THOUSANDS of protesters marched through the streets of Madrid on Saturday November 7, protesting that a stronger stand must be taken against Gender Violence.
An estimated 20,000 people – predominantly women – took part in Saturday’s march to condemn violence against women and highlighting the fact that almost 1400 victims have been killed by their current or former partners since 1995.
The rally, organised by feminist groups, was attended by representatives of the main political parties including Pablo Iglesias of Podemos, and Pedro Sanchez from the PSOE.
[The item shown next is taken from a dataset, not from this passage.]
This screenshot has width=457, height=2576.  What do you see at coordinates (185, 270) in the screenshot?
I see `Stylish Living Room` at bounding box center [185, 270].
Activists lay on the ground clad in black in remembrance of hundreds of women who have been murdered over the years in what they described as ‘sexist terrorism,’ while calls were made that laws against domestic abuse should be extended to include all violence against women.
Mayor of Barcelona, Ada Colau, who marched alongside her Madrid counterpart Manuela Carmena, to support the campaign, said, “If this violence was exercised against men, the country would be militarised.”
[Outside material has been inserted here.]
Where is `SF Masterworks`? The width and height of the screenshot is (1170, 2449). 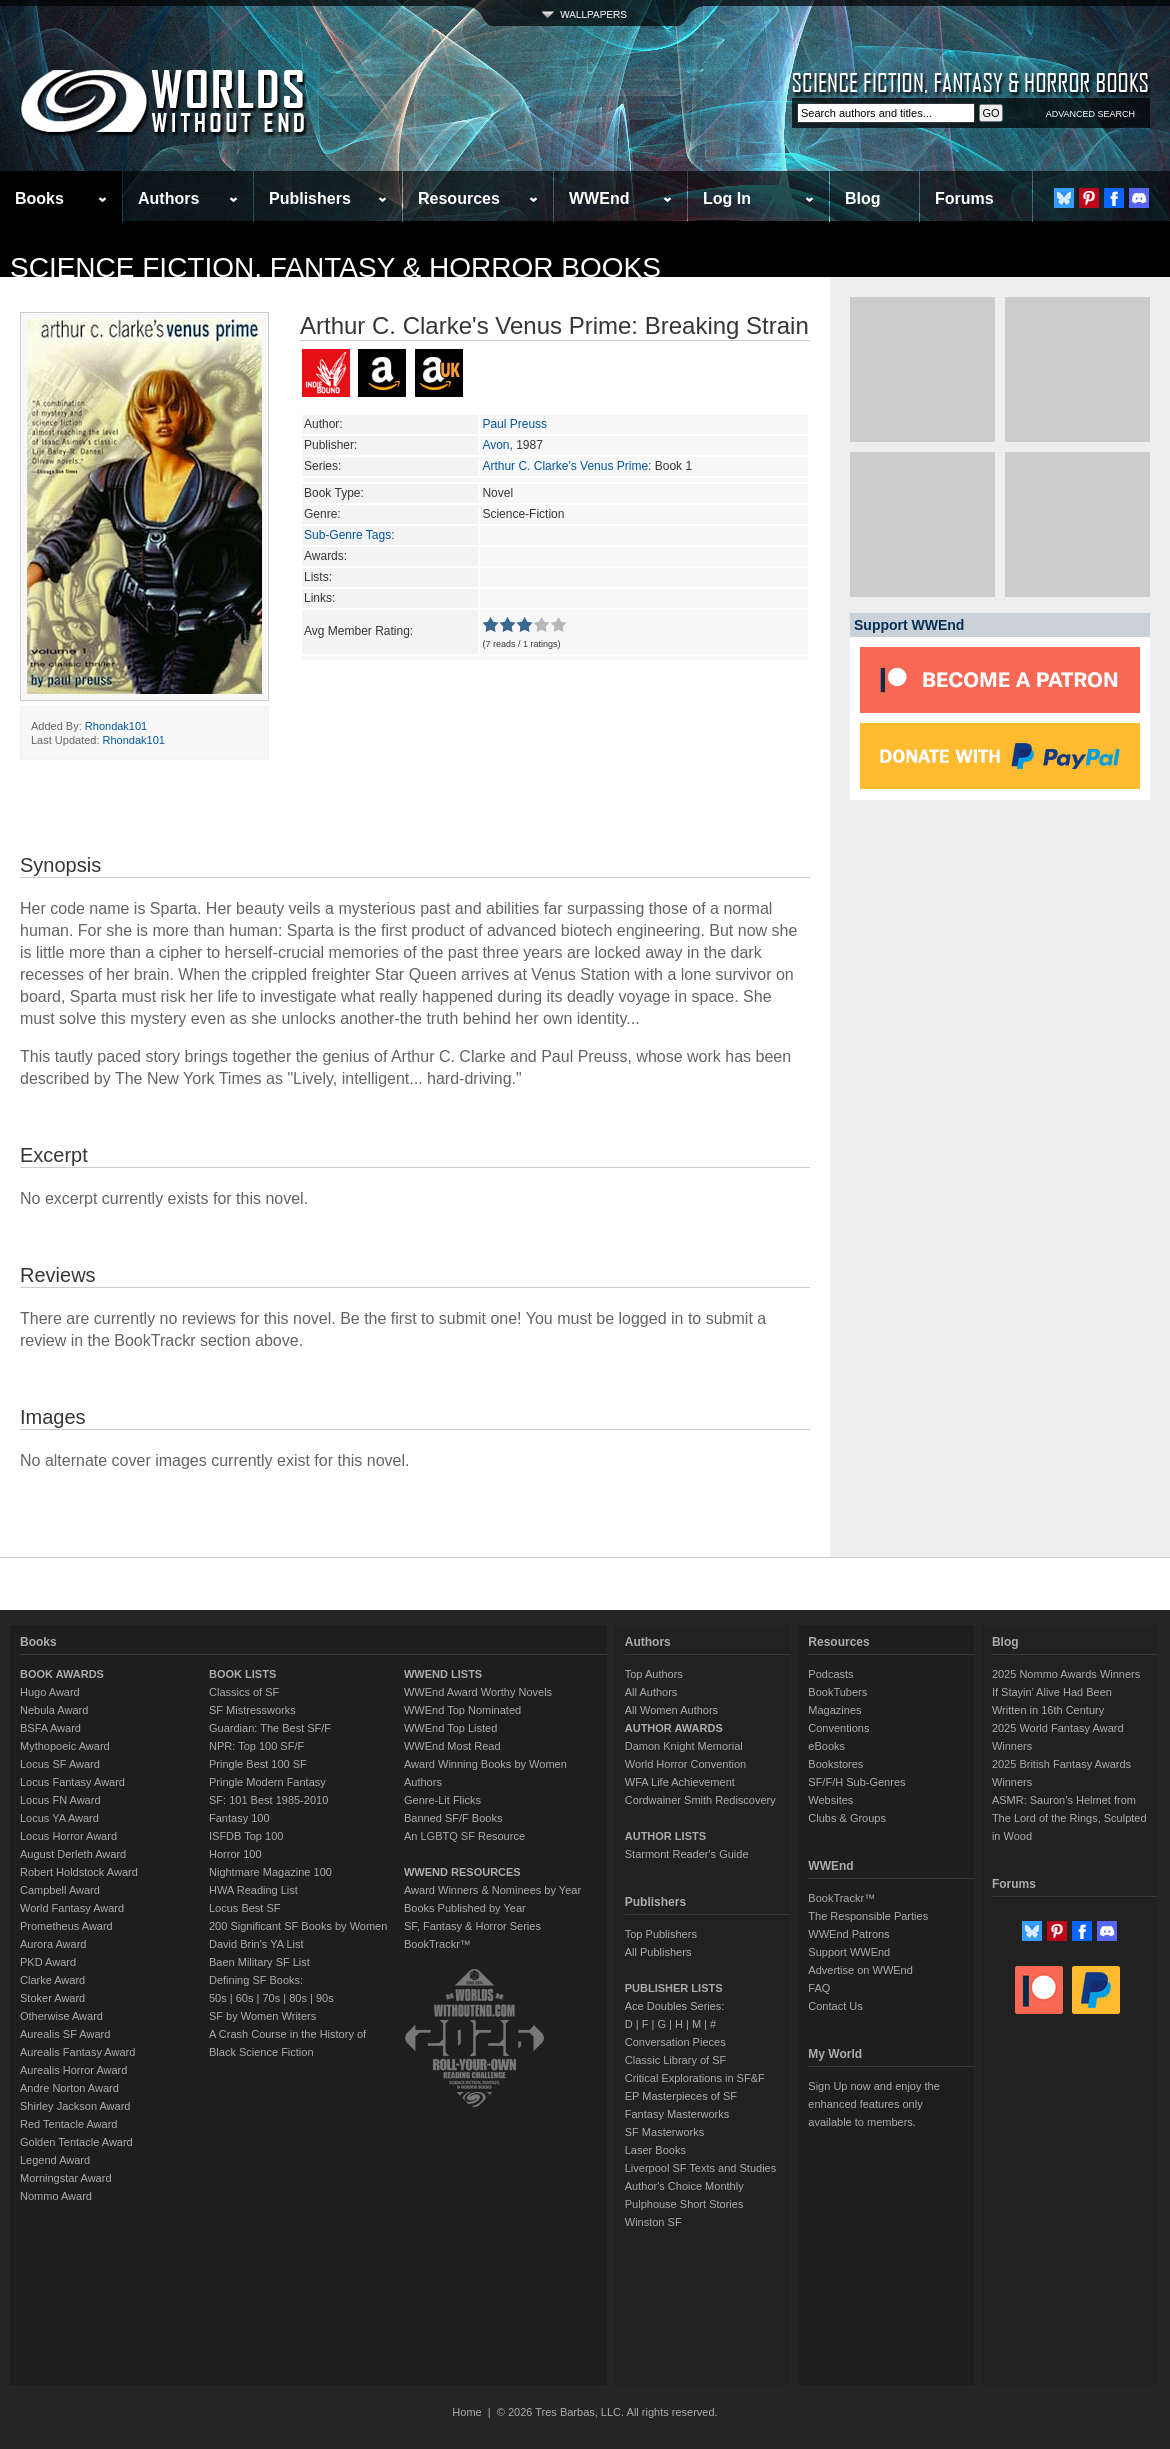
SF Masterworks is located at coordinates (664, 2132).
The sea of purple t-shirts saw the march started by Angela Gonzalez, whose daughter was murdered by her former husband.
Although a survey by the EU estimated that 13 million woman in Europe experienced physical violence in 2013, it suggests the problem is less prevalent in Spain than other European countries.
However, domestic violence, or Gender violence as it is referred to in Spain, is forefront in the public eye at the moment, and the rally has succeeded in reaffirming the issue on the political agenda – just six weeks before the general elections.